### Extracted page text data
----
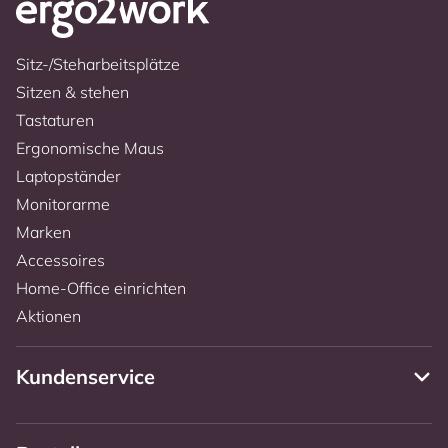
Sitz-/Steharbeitsplätze
Sitzen & stehen
Tastaturen
Ergonomische Maus
Laptopständer
Monitorarme
Marken
Accessoires
Home-Office einrichten
Aktionen
Kundenservice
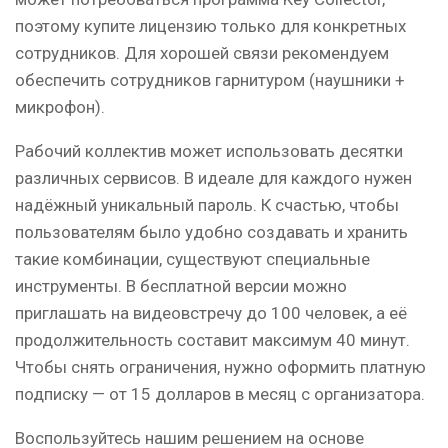
поэтому купите лицензию только для конкретных
сотрудников. Для хорошей связи рекомендуем
обеспечить сотрудников гарнитуром (наушники +
микрофон).
Рабочий коллектив может использовать десятки
различных сервисов. В идеале для каждого нужен
надёжный уникальный пароль. К счастью, чтобы
пользователям было удобно создавать и хранить
такие комбинации, существуют специальные
инструменты. В бесплатной версии можно
приглашать на видеовстречу до 100 человек, а её
продолжительность составит максимум 40 минут.
Чтобы снять ограничения, нужно оформить платную
подписку — от 15 долларов в месяц с организатора.
Воспользуйтесь нашим решением на основе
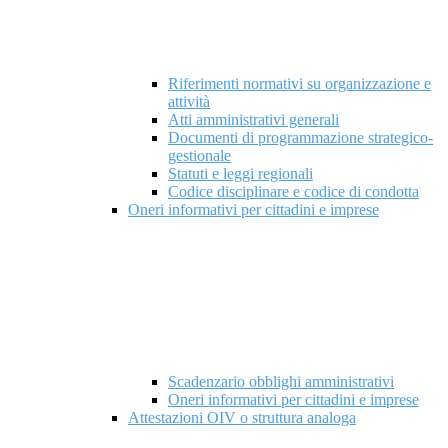
Riferimenti normativi su organizzazione e
attività
Atti amministrativi generali
Documenti di programmazione strategico-
gestionale
Statuti e leggi regionali
Codice disciplinare e codice di condotta
Oneri informativi per cittadini e imprese
Scadenzario obblighi amministrativi
Oneri informativi per cittadini e imprese
Attestazioni OIV o struttura analoga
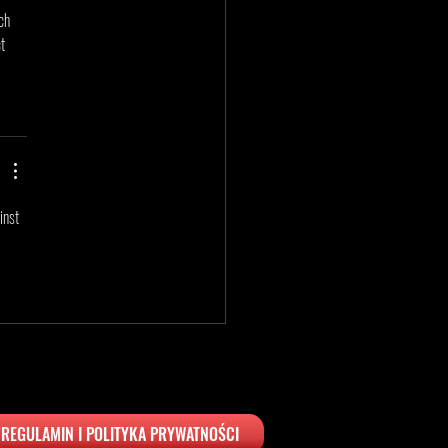
ch 
t 
inst 
REGULAMIN I POLITYKA PRYWATNOŚCI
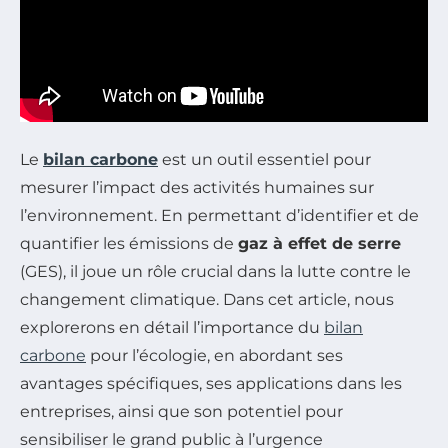
Le
bilan carbone
est un outil essentiel pour
mesurer l’impact des activités humaines sur
l’environnement. En permettant d’identifier et de
quantifier les émissions de
gaz à effet de serre
(GES), il joue un rôle crucial dans la lutte contre le
changement climatique. Dans cet article, nous
explorerons en détail l’importance du
bilan
carbone
pour l’écologie, en abordant ses
avantages spécifiques, ses applications dans les
entreprises, ainsi que son potentiel pour
sensibiliser le grand public à l’urgence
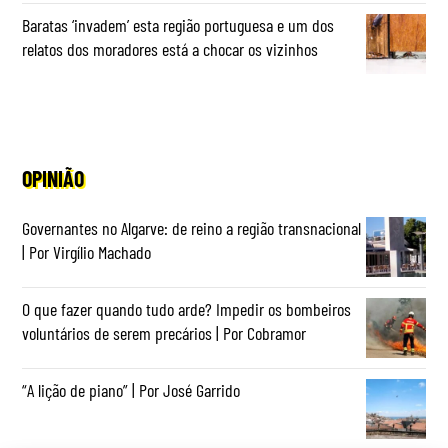
Baratas ‘invadem’ esta região portuguesa e um dos
relatos dos moradores está a chocar os vizinhos
OPINIÃO
Governantes no Algarve: de reino a região transnacional
| Por Virgílio Machado
O que fazer quando tudo arde? Impedir os bombeiros
voluntários de serem precários | Por Cobramor
“A lição de piano” | Por José Garrido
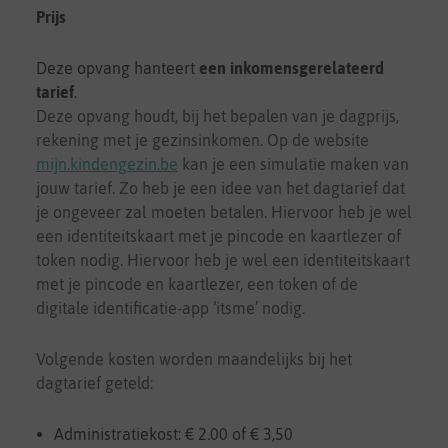
Prijs
Deze opvang hanteert
een inkomensgerelateerd
tarief
.
Deze opvang houdt, bij het bepalen van je dagprijs,
rekening met je gezinsinkomen. Op de website
mijn.kindengezin.be
kan je een simulatie maken van
jouw tarief. Zo heb je een idee van het dagtarief dat
je ongeveer zal moeten betalen. Hiervoor heb je wel
een identiteitskaart met je pincode en kaartlezer of
token nodig. Hiervoor heb je wel een identiteitskaart
met je pincode en kaartlezer, een token of de
digitale identificatie-app ‘itsme’ nodig.
Volgende kosten worden maandelijks bij het
dagtarief geteld:
Administratiekost: € 2.00 of € 3,50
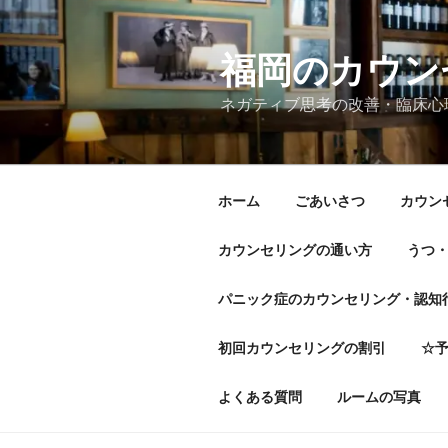
コ
ン
テ
福岡のカウンセ
ン
ネガティブ思考の改善・臨床心
ツ
へ
ス
キ
ホーム
ごあいさつ
カウン
ッ
プ
カウンセリングの通い方
うつ
パニック症のカウンセリング・認知
初回カウンセリングの割引
☆予
よくある質問
ルームの写真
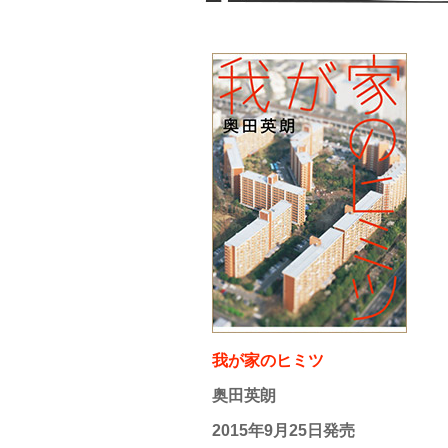
我が家のヒミツ
奥田英朗
2015年9月25日発売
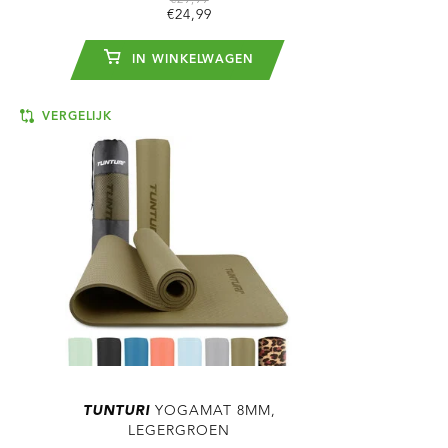
€29,99
€24,99
IN WINKELWAGEN
VERGELIJK
TUNTURI
YOGAMAT 8MM,
LEGERGROEN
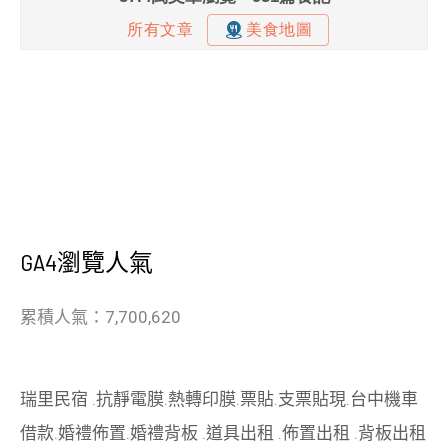
GA4瀏覽人氣
累積人氣：7,700,620
瑞里民宿
.
抗靜電膜
.
熱轉印膜
.
票貼
.
支票貼現
.
台中機車
借款
.
婚禮佈置
.
婚禮背板
.
道具出租
.
佈置出租
.
背板出租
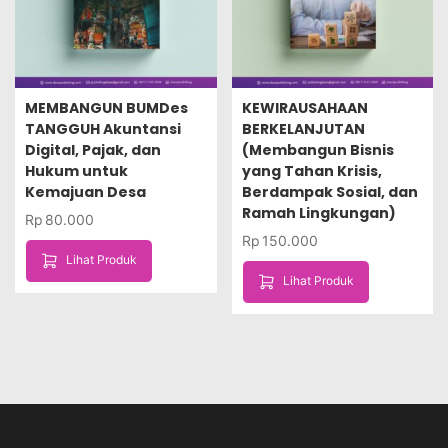
MEMBANGUN BUMDes
KEWIRAUSAHAAN
TANGGUH Akuntansi
BERKELANJUTAN
Digital, Pajak, dan
(Membangun Bisnis
Hukum untuk
yang Tahan Krisis,
Kemajuan Desa
Berdampak Sosial, dan
Ramah Lingkungan)
Rp
80.000
Rp
150.000
Lihat Produk
Lihat Produk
----
### YOUR ASSIGNMENT
Your answer should be an exact copy of the entries above, with no images included.

### ANSWER FOR THE TASK
Sitz-/Steharbeitsplätze
Sitzen & stehen
Tastaturen
Ergonomische Maus
Laptopständer
Monitorarme
Marken
Accessoires
Home-Office einrichten
Aktionen
Kundenservice
поэтому купите лицензию только для конкретных
сотрудников. Для хорошей связи рекомендуем
обеспечить сотрудников гарнитуром (наушники +
микрофон).
Рабочий коллектив может использовать десятки
различных сервисов. В идеале для каждого нужен
надёжный уникальный пароль. К счастью, чтобы
пользователям было удобно создавать и хранить
такие комбинации, существуют специальные
инструменты. В бесплатной версии можно
приглашать на видеовстречу до 100 человек, а её
продолжительность составит максимум 40 минут.
Чтобы снять ограничения, нужно оформить платную
подписку — от 15 долларов в месяц с организатора.
Воспользуйтесь нашим решением на основе
Riferimenti normativi su organizzazione e
attività
Atti amministrativi generali
Documenti di programmazione strategico-
gestionale
Statuti e leggi regionali
Codice disciplinare e codice di condotta
Oneri informativi per cittadini e imprese
Scadenzario obblighi amministrativi
Oneri informativi per cittadini e imprese
Attestazioni OIV o struttura analoga
ch 
t 
inst 
REGULAMIN I POLITYKA PRYWATNOŚCI
Le
bilan carbone
est un outil essentiel pour
mesurer l’impact des activités humaines sur
l’environnement. En permettant d’identifier et de
quantifier les émissions de
gaz à effet de serre
(GES), il joue un rôle crucial dans la lutte contre le
changement climatique. Dans cet article, nous
explorerons en détail l’importance du
bilan
carbone
pour l’écologie, en abordant ses
avantages spécifiques, ses applications dans les
entreprises, ainsi que son potentiel pour
sensibiliser le grand public à l’urgence
Baratas ‘invadem’ esta região portuguesa e um dos
relatos dos moradores está a chocar os vizinhos
OPINIÃO
Governantes no Algarve: de reino a região transnacional
| Por Virgílio Machado
O que fazer quando tudo arde? Impedir os bombeiros
voluntários de serem precários | Por Cobramor
“A lição de piano” | Por José Garrido
Prijs
Deze opvang hanteert
een inkomensgerelateerd
tarief
.
Deze opvang houdt, bij het bepalen van je dagprijs,
rekening met je gezinsinkomen. Op de website
mijn.kindengezin.be
kan je een simulatie maken van
jouw tarief. Zo heb je een idee van het dagtarief dat
je ongeveer zal moeten betalen. Hiervoor heb je wel
een identiteitskaart met je pincode en kaartlezer of
token nodig. Hiervoor heb je wel een identiteitskaart
met je pincode en kaartlezer, een token of de
digitale identificatie-app ‘itsme’ nodig.
Volgende kosten worden maandelijks bij het
dagtarief geteld:
Administratiekost: € 2.00 of € 3,50
コ
ン
テ
福岡のカウンセ
ン
ネガティブ思考の改善・臨床心
ツ
へ
ス
キ
ホーム
ごあいさつ
カウン
ッ
プ
カウンセリングの通い方
うつ
パニック症のカウンセリング・認知
初回カウンセリングの割引
☆予
よくある質問
ルームの写真
我が家のヒミツ
奥田英朗
2015年9月25日発売
€29,99
€24,99
IN WINKELWAGEN
VERGELIJK
TUNTURI
YOGAMAT 8MM,
LEGERGROEN
GA4瀏覽人氣
累積人氣：7,700,620
瑞里民宿
.
抗靜電膜
.
熱轉印膜
.
票貼
.
支票貼現
.
台中機車
借款
.
婚禮佈置
.
婚禮背板
.
道具出租
.
佈置出租
.
背板出租
MEMBANGUN BUMDes
KEWIRAUSAHAAN
TANGGUH Akuntansi
BERKELANJUTAN
Digital, Pajak, dan
(Membangun Bisnis
Hukum untuk
yang Tahan Krisis,
Kemajuan Desa
Berdampak Sosial, dan
Ramah Lingkungan)
Rp
80.000
Rp
150.000
Lihat Produk
Lihat Produk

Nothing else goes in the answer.